The <Overview> button shows all opened instances, and lets you search for phrases to isolate instances. For example, search for "cathedral" to bring up text and images of cathedrals saved on your horizon. I noticed that when there are lots of instances, you still end up scrolling through them, horizontally, however.
Overview of many instances in Horizon
Oasis
The second new product is Oasis organizer: it saves any kind of file (including DWG? I dunno) with a search system. It works like this:
Step 1. Drag images, text, screen grabs, or links (such as from YouTube and Twitter) from Horizon into Oasis. Luma gave Horizon a document scanner (OCR, I assume) that allows it to "read" text from incompatible file formats.
Step 2. Create a new document in Horizon, and then grab stuff that you had saved in Oasis.
In the image below, Oasis on the right, Horizon on the left.
Document in Horizon (left) ready to receive images saved in Oasis (right)
Magic Field
The third new product is Magic Field, which summarizes in a card content from long articles -- kind of what LLM-based AI is supposed to be doing today. Here is how to use it:
Step 1. Drag an empty Magic Field close by a document on Horizon.
Step 2. Both glow, indicating the two have connected; Magic Field generates the summary through "AI.”
A glowing Magic Field card (at right) connecting with a glowing Horizon document (left)
The same can be done with videos: use Magic Field to summarize audio speech through transcription; seems to take just a few secs.
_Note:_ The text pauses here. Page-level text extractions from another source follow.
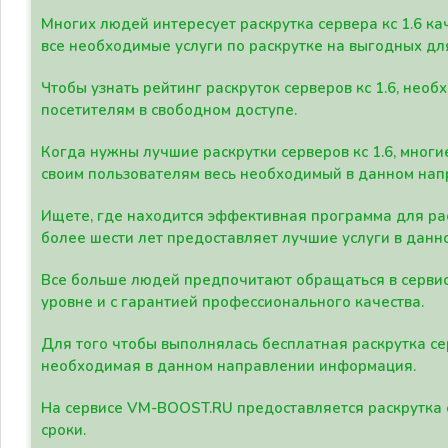
Многих людей интересует раскрутка сервера кс 1.6 ка
все необходимые услуги по раскрутке на выгодных дл
Чтобы узнать рейтинг раскруток серверов кс 1.6, не
посетителям в свободном доступе.
Когда нужны лучшие раскрутки серверов кс 1.6, мно
своим пользователям весь необходимый в данном нап
Ищете, где находится эффективная программа для рас
более шести лет предоставляет лучшие услуги в данн
Все больше людей предпочитают обращаться в сервис
уровне и с гарантией профессионального качества.
Для того чтобы выполнялась бесплатная раскрутка се
необходимая в данном направлении информация.
На сервисе VM-BOOST.RU предоставляется раскрутка с
сроки.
To me, this seems to be the killer app, except for this problem: who knows if the summary is correct? The demo team emphasized repeatedly that Magic Field is a replacement for actually reading and watching long, potentially boring, documents and videos.
Magic Field (right) summarizing a video transcript (left)
SpaceOS
Luma says there is more to come. SpaceOS is due to be released in the spring of 2024, with these features:
- Returns to the era of personal computing
- Available on any device (like ChomeOS?)
- Can turn it off at the end of the day
You can beta test these software programs through http://horizon.space.
What Ralph Grabowski Thinks
The first release of Deta desktop did nothing for me. It was a new interface that didn't do well at replacing what I've been using since the mid-1990s.
These new modules from Luma are starting to show that Deta/Horizon might achieve what Microsoft was never able to implement smoothly: effortless inter-app communication. I look forward to seeing what Luma will produce for the rest of this year.